I'd love ebuilds and a user doc.

----------

## kreed

I'd be glad to help with docs, as I don;t know how to package an ebuild either. I have the IET running nicely under 2.4, working on 2.6

----------

## Registered.User

I finally figured out what my own problem was.  I have successfully compiled linux-iscsi-4.0.1.10 against the 2.6.8-gentoo-r10 kernel and the utils.  Believe it or not, it was the utils that gave me more trouble than the modules.

If anybody wants my input or comments let me know.  We are currently using iSCSI to connect to Network Appliance.  I have to tell you that iSCSI rocks.  It stomps NFS and is grossly superior in my mind.

Anyway, I have got it working and can give you a real world application perspective on iSCSI (as far as the initiators are concerned.   I am in the process of building my own target.

----------

## smart

Running an iscsi target under linux here, using http://sourceforge.net/projects/iscsitarget/ . Works like a charm serving to w2k machine. I'd definitely like to see an ebuild for that.

----------

## charlesnadeau

 *smart wrote:*   

> I'd definitely like to see an ebuild for that.

 

Bump. Will a build be available soon? I have not seen any in Portage.

Thanks!

Charles

----------

## rowbin hod

Hi, on a related issue, i'm looking at iSCSI and have been wondering what the performace is like. From what i can tell, if you have a bog standard network card, and are running iSCSI, there are massive CPU utilizations. Installing a "proper" netwrok  card with a TCP offload engine (is that the correct terminology?) will reduce the CPU utilization, and if you get a card which supports iSCSI natively (and costs 300 quid) then the cpu load is reduced further cos the card processes the scsi instructions withough having to give it all to the cpu. Am i thinking along the right lines?

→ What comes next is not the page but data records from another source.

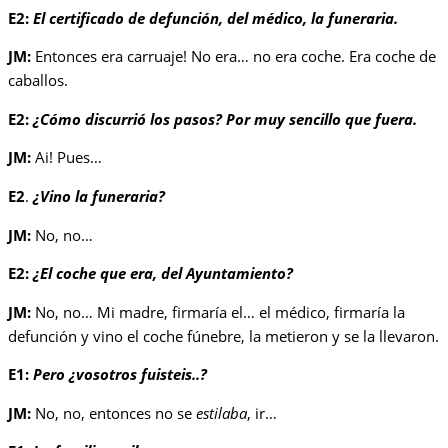
E2:
El certificado de defunción, del médico, la funeraria.
JM:
Entonces era carruaje! No era… no era coche. Era coche de
caballos.
E2:
¿Cómo discurrió los pasos? Por muy sencillo que fuera.
JM:
Ai! Pues…
E2
.
¿Vino la funeraria?
JM:
No, no…
E2:
¿El coche que era, del Ayuntamiento?
JM:
No, no… Mi madre, firmaría el… el médico, firmaría la
defunción y vino el coche fúnebre, la metieron y se la llevaron.
E1:
Pero ¿vosotros fuisteis..?
JM:
No, no, entonces no se
estilaba
, ir…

Also, can anyone compare read, write and access speeds with locally attached storage? I'm guessing theat the network latency won't make an awful lot of difference to the seek times as average disk seek time is >5ms, whereas sending a packet of data probably takes a tenth that time. What about throughput though, and real world results, anyone had a look at these?

thanks for the info

----------

## charlesnadeau

 *Registered.User wrote:*   

> Believe it or not, it was the utils that gave me more trouble than the modules.

 

We are in the same boat! Can you give me more details about the problems you faced and how you solved them?

Thanks!

Charles

----------

## ajaygautam

 *Registered.User wrote:*   

> ....
> 
> If anybody wants my input or comments let me know
> 
> ...

 

Well, if possible can you please list how you did it, what all problems you faced, what were the solutions, etc... A HOWTO of sorts..

Thanks

Ajay

----------